Leaving out Turkey – the nation with the lowest female employment rate – doesn't help the case of the anti-family value side.  There is still no sign of a significant relationship between the variables.

Of course, looking at snapshots in time between nations is not likely the best way to probe possible causal relationships.  Rather, we should be looking at trends over time within countries.  And here the evidence is firmly on the side of the family values proponents.

Using the United States as an example, higher female employment rates correlate over time with lower – not higher – fertility rates.  The relationship isn't perfect, but there is certainly no evidence that higher female employment rates correlate with higher fertility rates (as the Globe and Mail article would lead you to believe).  Actually, the correlation heads in the opposite direction.

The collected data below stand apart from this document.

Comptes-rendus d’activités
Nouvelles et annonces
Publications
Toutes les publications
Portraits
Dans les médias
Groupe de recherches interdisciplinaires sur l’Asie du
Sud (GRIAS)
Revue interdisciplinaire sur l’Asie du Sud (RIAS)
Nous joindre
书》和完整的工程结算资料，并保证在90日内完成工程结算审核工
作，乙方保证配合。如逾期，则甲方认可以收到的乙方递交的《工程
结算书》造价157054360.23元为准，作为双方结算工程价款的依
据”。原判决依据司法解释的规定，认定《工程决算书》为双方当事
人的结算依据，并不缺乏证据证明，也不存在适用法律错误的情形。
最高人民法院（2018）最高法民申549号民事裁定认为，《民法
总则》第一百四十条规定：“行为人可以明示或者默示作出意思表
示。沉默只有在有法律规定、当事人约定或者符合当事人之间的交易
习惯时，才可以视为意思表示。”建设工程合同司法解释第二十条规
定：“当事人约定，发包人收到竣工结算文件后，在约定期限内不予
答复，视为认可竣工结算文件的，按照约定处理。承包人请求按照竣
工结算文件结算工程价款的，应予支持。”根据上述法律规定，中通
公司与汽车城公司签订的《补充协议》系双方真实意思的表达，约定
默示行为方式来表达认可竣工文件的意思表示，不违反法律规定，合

The same time series patterns between the two variables – once again, increasing female employment rates correlate with declining, not increasing, fertility rates – are evident in other nations with long-term datasets.

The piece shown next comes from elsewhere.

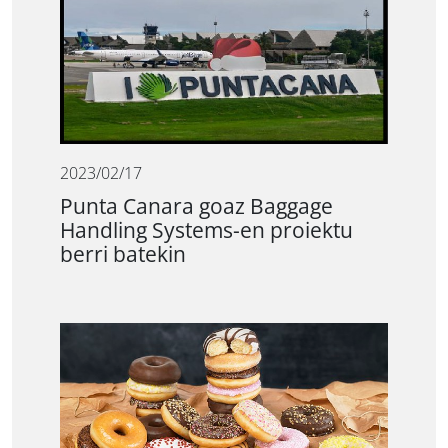
2023/02/17
Punta Canara goaz Baggage
Handling Systems-en proiektu
berri batekin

Conservatism is also blamed for lower fertility rates:

[T]he traditional family is the enemy of the successful family. This was confirmed in another recent study, by Australian scholars Peter McDonald and Helen Moyle, which notes that the European countries with "very low fertility" are generally "conservative" countries that "hold more to the 'breadwinner' model of the family," whereas those countries with "sustainable fertility" rates are all "social-democratic countries [which] seek higher levels of gender equity within the family and the workplace."

Just looking at Canada and the United States casts doubt on the generality of this hypothesis across developed nations.  The USA is clearly a far more inherently conservative nation than Canada, and it also has a higher fertility rate (1.88) than Canada (1.61).  Both Canada and (especially) the USA are more conservative than Europe, and yet the EU has a lower fertility rate (1.57) than either of its North American counterparts.  Furthermore, no developed European nations other than Turkey (an effective Islamic state) have truly "sustainable" fertility rates, which are TFRs of at least 2.1.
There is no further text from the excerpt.